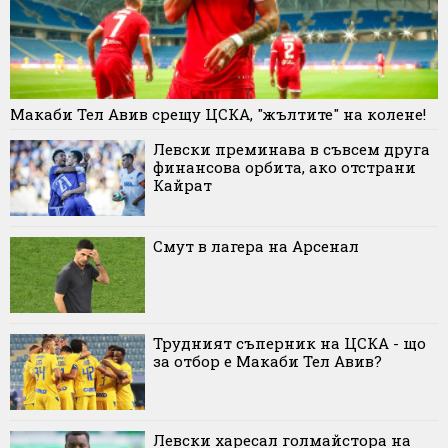
Макаби Тел Авив срещу ЦСКА, "жълтите" на колене!
Левски преминава в съвсем друга
финансова орбита, ако отстрани
Кайрат
Смут в лагера на Арсенал
Трудният съперник на ЦСКА - що
за отбор е Макаби Тел Авив?
Левски харесал голмайстора на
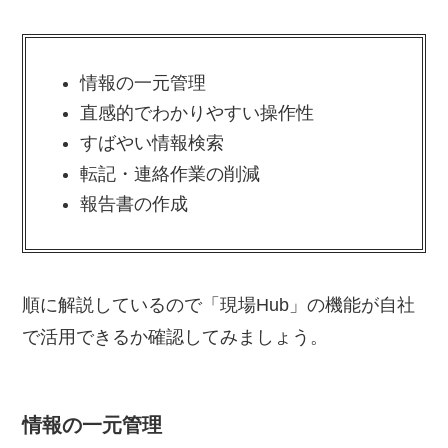
情報の一元管理
直感的でわかりやすい操作性
すばやい情報検索
転記・連絡作業の削減
報告書の作成
順に解説しているので「現場Hub」の機能が自社
で活用できるか確認してみましょう。
情報の一元管理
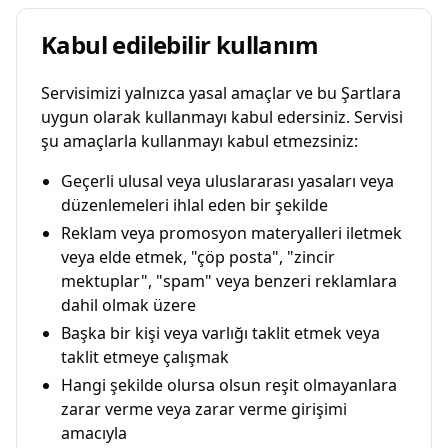
Kabul edilebilir kullanım
Servisimizi yalnızca yasal amaçlar ve bu Şartlara
uygun olarak kullanmayı kabul edersiniz. Servisi
şu amaçlarla kullanmayı kabul etmezsiniz:
Geçerli ulusal veya uluslararası yasaları veya
düzenlemeleri ihlal eden bir şekilde
Reklam veya promosyon materyalleri iletmek
veya elde etmek, "çöp posta", "zincir
mektuplar", "spam" veya benzeri reklamlara
dahil olmak üzere
Başka bir kişi veya varlığı taklit etmek veya
taklit etmeye çalışmak
Hangi şekilde olursa olsun reşit olmayanlara
zarar verme veya zarar verme girişimi
amacıyla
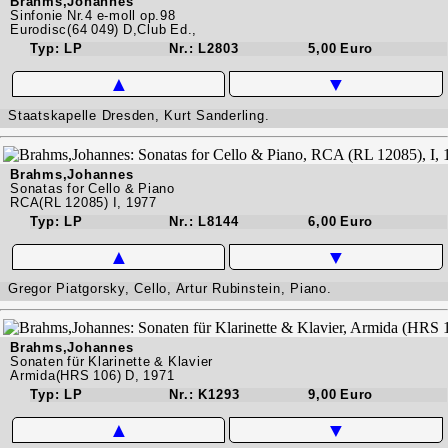
Brahms,Johannes
Sinfonie Nr.4 e-moll op.98
Eurodisc(64 049) D,Club Ed.,
Typ: LP
Nr.: L2803
5,00 Euro
▲
▼
Staatskapelle Dresden, Kurt Sanderling.
Brahms,Johannes
Sonatas for Cello & Piano
RCA(RL 12085) I, 1977
Typ: LP
Nr.: L8144
6,00 Euro
▲
▼
Gregor Piatgorsky, Cello, Artur Rubinstein, Piano.
Brahms,Johannes
Sonaten für Klarinette & Klavier
Armida(HRS 106) D, 1971
Typ: LP
Nr.: K1293
9,00 Euro
▲
▼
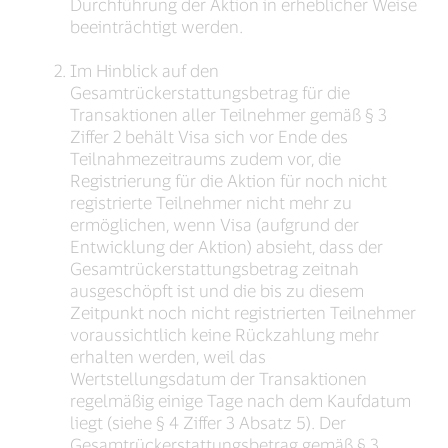
Durchführung der Aktion in erheblicher Weise
beeinträchtigt werden.
Im Hinblick auf den
Gesamtrückerstattungsbetrag für die
Transaktionen aller Teilnehmer gemäß § 3
Ziffer 2 behält Visa sich vor Ende des
Teilnahmezeitraums zudem vor, die
Registrierung für die Aktion für noch nicht
registrierte Teilnehmer nicht mehr zu
ermöglichen, wenn Visa (aufgrund der
Entwicklung der Aktion) absieht, dass der
Gesamtrückerstattungsbetrag zeitnah
ausgeschöpft ist und die bis zu diesem
Zeitpunkt noch nicht registrierten Teilnehmer
voraussichtlich keine Rückzahlung mehr
erhalten werden, weil das
Wertstellungsdatum der Transaktionen
regelmäßig einige Tage nach dem Kaufdatum
liegt (siehe § 4 Ziffer 3 Absatz 5). Der
Gesamtrückerstattungsbetrag gemäß § 3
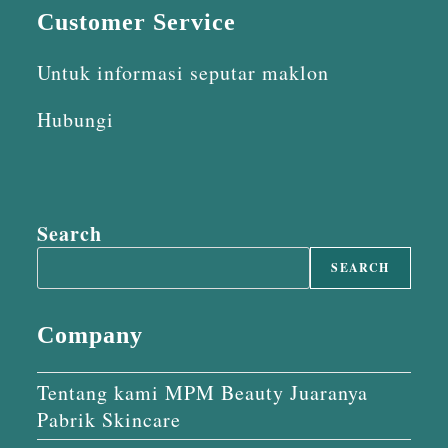
Customer Service
Untuk informasi seputar maklon
Hubungi
Search
SEARCH
Company
Tentang kami MPM Beauty Juaranya
Pabrik Skincare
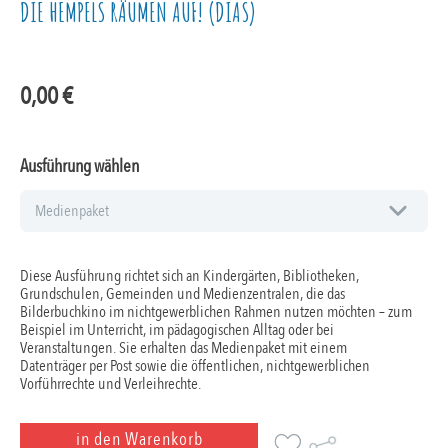
DIE HEMPELS RÄUMEN AUF! (DIAS)
0,00
€
Ausführung wählen
Diese Ausführung richtet sich an Kindergärten, Bibliotheken,
Grundschulen, Gemeinden und Medienzentralen, die das
Bilderbuchkino im nichtgewerblichen Rahmen nutzen möchten – zum
Beispiel im Unterricht, im pädagogischen Alltag oder bei
Veranstaltungen. Sie erhalten das Medienpaket mit einem
Datenträger per Post sowie die öffentlichen, nichtgewerblichen
Vorführrechte und Verleihrechte.
in den Warenkorb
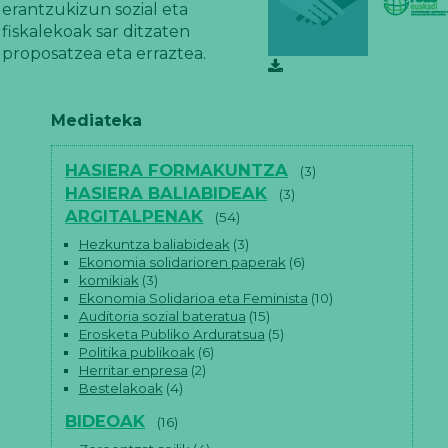
erantzukizun sozial eta
fiskalekoak sar ditzaten
proposatzea eta erraztea.
Mediateka
HASIERA FORMAKUNTZA
(3)
HASIERA BALIABIDEAK
(3)
ARGITALPENAK
(54)
Hezkuntza baliabideak
(3)
Ekonomia solidarioren paperak
(6)
komikiak
(3)
Ekonomia Solidarioa eta Feminista
(10)
Auditoria sozial bateratua
(15)
Erosketa Publiko Arduratsua
(5)
Politika publikoak
(6)
Herritar enpresa
(2)
Bestelakoak
(4)
BIDEOAK
(16)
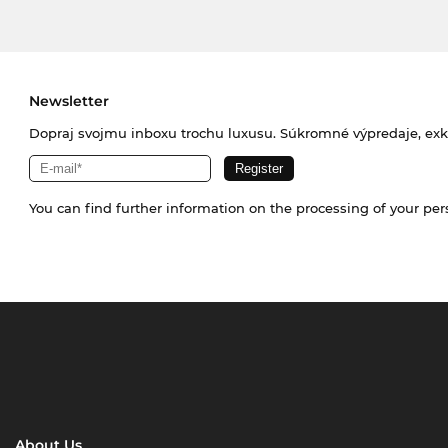
Newsletter
Dopraj svojmu inboxu trochu luxusu. Súkromné výpredaje, exklu
You can find further information on the processing of your pe
About Us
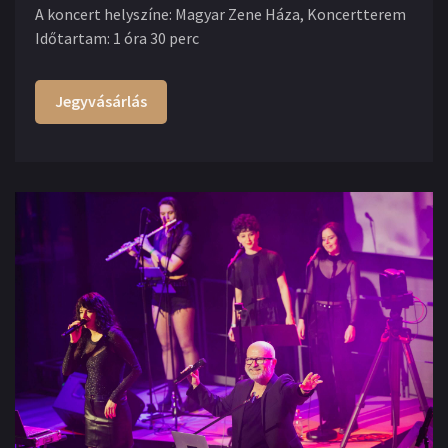
A koncert helyszíne
:
Magyar Zene Háza, Koncertterem
Időtartam
:
1 óra 30 perc
Jegyvásárlás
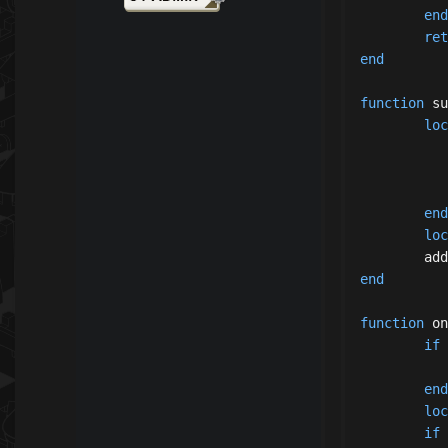
end
ret
end
function
 su
loc
end
loc
	ad
end
function
 on
if
 
end
loc
if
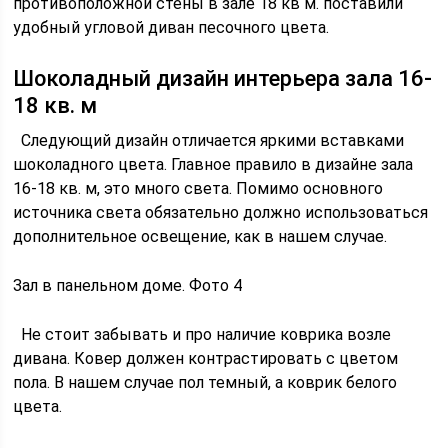
противоположной стены в зале 18 кв м. поставили
удобный угловой диван песочного цвета.
Шоколадный дизайн интерьера зала 16-
18 кв. м
Следующий дизайн отличается яркими вставками
шоколадного цвета. Главное правило в дизайне зала
16-18 кв. м, это много света. Помимо основного
источника света обязательно должно использоваться
дополнительное освещение, как в нашем случае.
Зал в панельном доме. Фото 4
Не стоит забывать и про наличие коврика возле
дивана. Ковер должен контрастировать с цветом
пола. В нашем случае пол темный, а коврик белого
цвета.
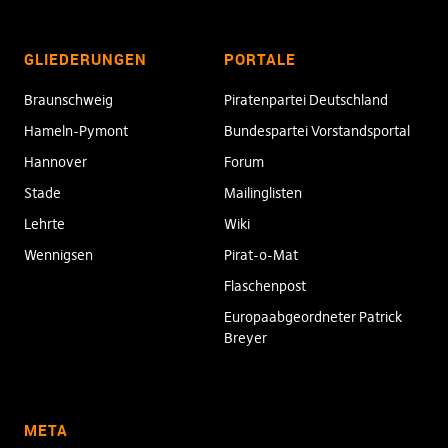
GLIEDERUNGEN
PORTALE
Braunschweig
Piratenpartei Deutschland
Hameln-Pymont
Bundespartei Vorstandsportal
Hannover
Forum
Stade
Mailinglisten
Lehrte
Wiki
Wennigsen
Pirat-o-Mat
Flaschenpost
Europaabgeordneter Patrick
Breyer
META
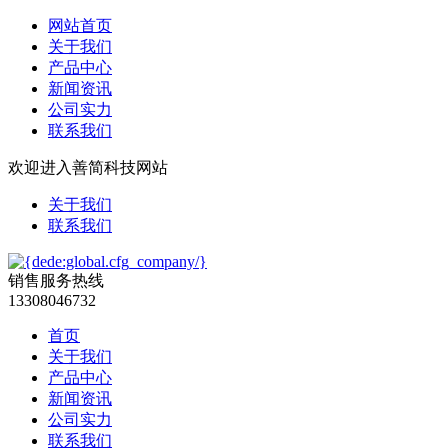
网站首页
关于我们
产品中心
新闻资讯
公司实力
联系我们
欢迎进入善简科技网站
关于我们
联系我们
销售服务热线
13308046732
首页
关于我们
产品中心
新闻资讯
公司实力
联系我们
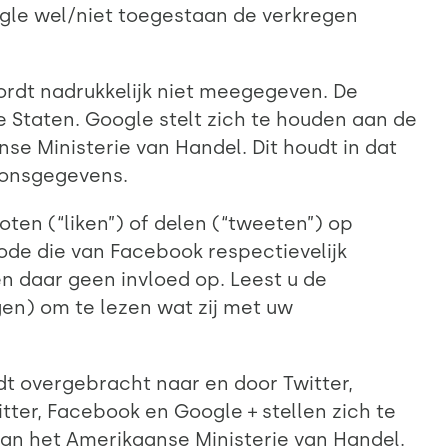
gle wel/niet toegestaan de verkregen
ordt nadrukkelijk niet meegegeven. De
 Staten. Google stelt zich te houden aan de
e Ministerie van Handel. Dit houdt in dat
oonsgegevens.
en (“liken”) of delen (“tweeten”) op
ode die van Facebook respectievelijk
n daar geen invloed op. Leest u de
gen) om te lezen wat zij met uw
dt overgebracht naar en door Twitter,
tter, Facebook en Google + stellen zich te
an het Amerikaanse Ministerie van Handel.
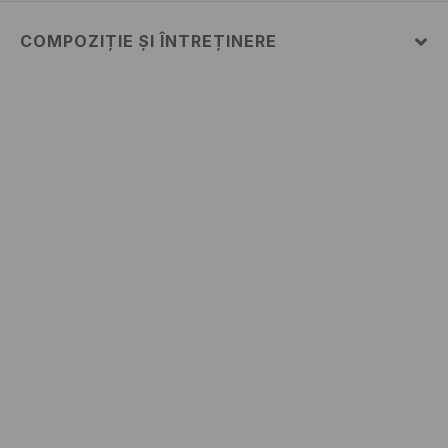
COMPOZIȚIE ȘI ÎNTREȚINERE
PRIMUL MATERIAL
:
52% BUMBAC, 48% POLIESTER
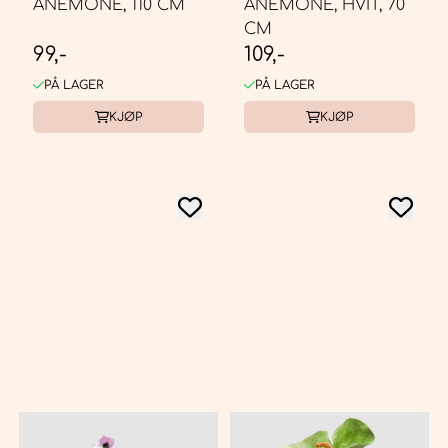
ANEMONE, 110 CM
ANEMONE, HVIT, 70
CM
99,-
109,-
PÅ LAGER
PÅ LAGER
KJØP
KJØP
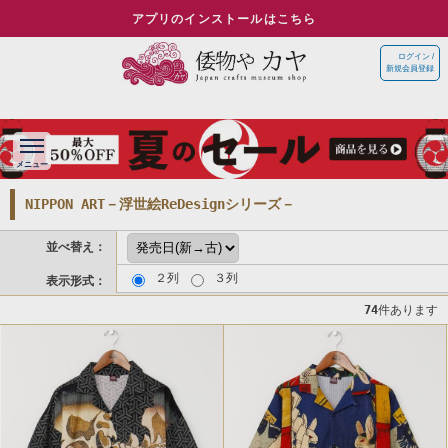
アプリのインストールはこちら
ログイン /
新規会員登録
NIPPON ART－浮世絵ReDesignシリーズ－
並べ替え：
２列
３列
表示形式：
74
件あります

-------------------------

EXERCISE DIRECTIONS :: Omit the pictures; set down each record exactly.

SOLUTION TO THE EXERCISE ::
Макаби Тел Авив срещу ЦСКА, "жълтите" на колене!
Левски преминава в съвсем друга
финансова орбита, ако отстрани
Кайрат
Смут в лагера на Арсенал
Трудният съперник на ЦСКА - що
за отбор е Макаби Тел Авив?
Левски харесал голмайстора на
情報の一元管理
直感的でわかりやすい操作性
すばやい情報検索
転記・連絡作業の削減
報告書の作成
順に解説しているので「現場Hub」の機能が自社
で活用できるか確認してみましょう。
情報の一元管理
Kabul edilebilir kullanım
Servisimizi yalnızca yasal amaçlar ve bu Şartlara
uygun olarak kullanmayı kabul edersiniz. Servisi
şu amaçlarla kullanmayı kabul etmezsiniz:
Geçerli ulusal veya uluslararası yasaları veya
düzenlemeleri ihlal eden bir şekilde
Reklam veya promosyon materyalleri iletmek
veya elde etmek, "çöp posta", "zincir
mektuplar", "spam" veya benzeri reklamlara
dahil olmak üzere
Başka bir kişi veya varlığı taklit etmek veya
taklit etmeye çalışmak
Hangi şekilde olursa olsun reşit olmayanlara
zarar verme veya zarar verme girişimi
amacıyla
Brahms,Johannes
Sinfonie Nr.4 e-moll op.98
Eurodisc(64 049) D,Club Ed.,
Typ: LP
Nr.: L2803
5,00 Euro
▲
▼
Staatskapelle Dresden, Kurt Sanderling.
Brahms,Johannes
Sonatas for Cello & Piano
RCA(RL 12085) I, 1977
Typ: LP
Nr.: L8144
6,00 Euro
▲
▼
Gregor Piatgorsky, Cello, Artur Rubinstein, Piano.
Brahms,Johannes
Sonaten für Klarinette & Klavier
Armida(HRS 106) D, 1971
Typ: LP
Nr.: K1293
9,00 Euro
▲
▼
Durchführung der Aktion in erheblicher Weise
beeinträchtigt werden.
Im Hinblick auf den
Gesamtrückerstattungsbetrag für die
Transaktionen aller Teilnehmer gemäß § 3
Ziffer 2 behält Visa sich vor Ende des
Teilnahmezeitraums zudem vor, die
Registrierung für die Aktion für noch nicht
registrierte Teilnehmer nicht mehr zu
ermöglichen, wenn Visa (aufgrund der
Entwicklung der Aktion) absieht, dass der
Gesamtrückerstattungsbetrag zeitnah
ausgeschöpft ist und die bis zu diesem
Zeitpunkt noch nicht registrierten Teilnehmer
voraussichtlich keine Rückzahlung mehr
erhalten werden, weil das
Wertstellungsdatum der Transaktionen
regelmäßig einige Tage nach dem Kaufdatum
liegt (siehe § 4 Ziffer 3 Absatz 5). Der
Gesamtrückerstattungsbetrag gemäß § 3
Customer Service
Untuk informasi seputar maklon
Hubungi
Search
SEARCH
Company
Tentang kami MPM Beauty Juaranya
Pabrik Skincare
DIE HEMPELS RÄUMEN AUF! (DIAS)
0,00
€
Ausführung wählen
Diese Ausführung richtet sich an Kindergärten, Bibliotheken,
Grundschulen, Gemeinden und Medienzentralen, die das
Bilderbuchkino im nichtgewerblichen Rahmen nutzen möchten – zum
Beispiel im Unterricht, im pädagogischen Alltag oder bei
Veranstaltungen. Sie erhalten das Medienpaket mit einem
Datenträger per Post sowie die öffentlichen, nichtgewerblichen
Vorführrechte und Verleihrechte.
in den Warenkorb
erantzukizun sozial eta
fiskalekoak sar ditzaten
proposatzea eta erraztea.
Mediateka
HASIERA FORMAKUNTZA
(3)
HASIERA BALIABIDEAK
(3)
ARGITALPENAK
(54)
Hezkuntza baliabideak
(3)
Ekonomia solidarioren paperak
(6)
komikiak
(3)
Ekonomia Solidarioa eta Feminista
(10)
Auditoria sozial bateratua
(15)
Erosketa Publiko Arduratsua
(5)
Politika publikoak
(6)
Herritar enpresa
(2)
Bestelakoak
(4)
BIDEOAK
(16)
Newsletter
Dopraj svojmu inboxu trochu luxusu. Súkromné výpredaje, exklu
You can find further information on the processing of your pe
About Us
A koncert helyszíne
:
Magyar Zene Háza, Koncertterem
Időtartam
:
1 óra 30 perc
Jegyvásárlás
end
ret
end
function
 su
loc
end
loc
	ad
end
function
 on
if
 
end
loc
if
противоположной стены в зале 18 кв м. поставили
удобный угловой диван песочного цвета.
Шоколадный дизайн интерьера зала 16-
18 кв. м
Следующий дизайн отличается яркими вставками
шоколадного цвета. Главное правило в дизайне зала
16-18 кв. м, это много света. Помимо основного
источника света обязательно должно использоваться
дополнительное освещение, как в нашем случае.
Зал в панельном доме. Фото 4
Не стоит забывать и про наличие коврика возле
дивана. Ковер должен контрастировать с цветом
пола. В нашем случае пол темный, а коврик белого
цвета.
GLIEDERUNGEN
PORTALE
Braunschweig
Piratenpartei Deutschland
Hameln-Pymont
Bundespartei Vorstandsportal
Hannover
Forum
Stade
Mailinglisten
Lehrte
Wiki
Wennigsen
Pirat-o-Mat
Flaschenpost
Europaabgeordneter Patrick
Breyer
META
网站首页
关于我们
产品中心
新闻资讯
公司实力
联系我们
欢迎进入善简科技网站
关于我们
联系我们
销售服务热线
13308046732
首页
关于我们
产品中心
新闻资讯
公司实力
联系我们
gle wel/niet toegestaan de verkregen
ordt nadrukkelijk niet meegegeven. De
 Staten. Google stelt zich te houden aan de
e Ministerie van Handel. Dit houdt in dat
oonsgegevens.
en (“liken”) of delen (“tweeten”) op
ode die van Facebook respectievelijk
n daar geen invloed op. Leest u de
gen) om te lezen wat zij met uw
dt overgebracht naar en door Twitter,
tter, Facebook en Google + stellen zich te
an het Amerikaanse Ministerie van Handel.
COMPOZIȚIE ȘI ÎNTREȚINERE
PRIMUL MATERIAL
:
52% BUMBAC, 48% POLIESTER
ANEMONE, 110 CM
ANEMONE, HVIT, 70
CM
99,-
109,-
PÅ LAGER
PÅ LAGER
KJØP
KJØP
アプリのインストールはこちら
ログイン /
新規会員登録
NIPPON ART－浮世絵ReDesignシリーズ－
並べ替え：
２列
３列
表示形式：
74
件あります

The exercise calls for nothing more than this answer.